Exercise = Nothing but the lines from the one containing "movie (158, 172)" through the end of the entries below should be set down, each exactly as written.

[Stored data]
BEGIN
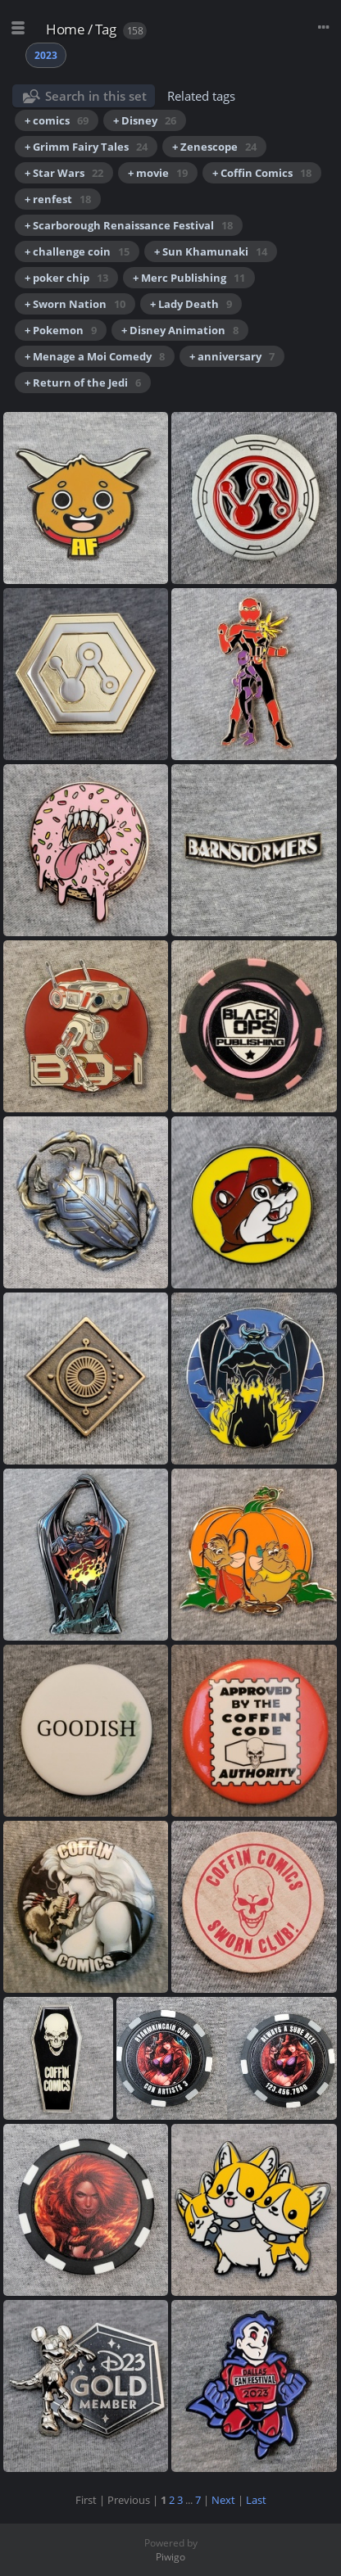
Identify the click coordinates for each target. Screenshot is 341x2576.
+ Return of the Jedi (83, 382)
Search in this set (96, 96)
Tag (105, 29)
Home (65, 29)
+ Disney (144, 120)
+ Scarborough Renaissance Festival (129, 225)
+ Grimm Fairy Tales (86, 146)
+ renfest (58, 199)
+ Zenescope (214, 146)
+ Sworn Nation (75, 304)
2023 (45, 55)
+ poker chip (66, 277)
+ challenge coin (77, 251)
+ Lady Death (191, 304)
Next (223, 2499)
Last (256, 2499)
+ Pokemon (61, 330)
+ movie (158, 172)
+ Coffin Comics (261, 172)
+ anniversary (232, 356)
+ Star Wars (64, 172)
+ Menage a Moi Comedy (95, 356)
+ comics (57, 120)
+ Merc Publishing (189, 277)
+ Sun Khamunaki (210, 251)
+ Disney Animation (180, 330)
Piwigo (170, 2557)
END
Exercise response =
+ movie (158, 172)
+ Coffin Comics (261, 172)
+ anniversary (232, 356)
+ Star Wars (64, 172)
+ Menage a Moi Comedy (95, 356)
+ comics (57, 120)
+ Merc Publishing (189, 277)
+ Sun Khamunaki (210, 251)
+ Disney Animation (180, 330)
Piwigo (170, 2557)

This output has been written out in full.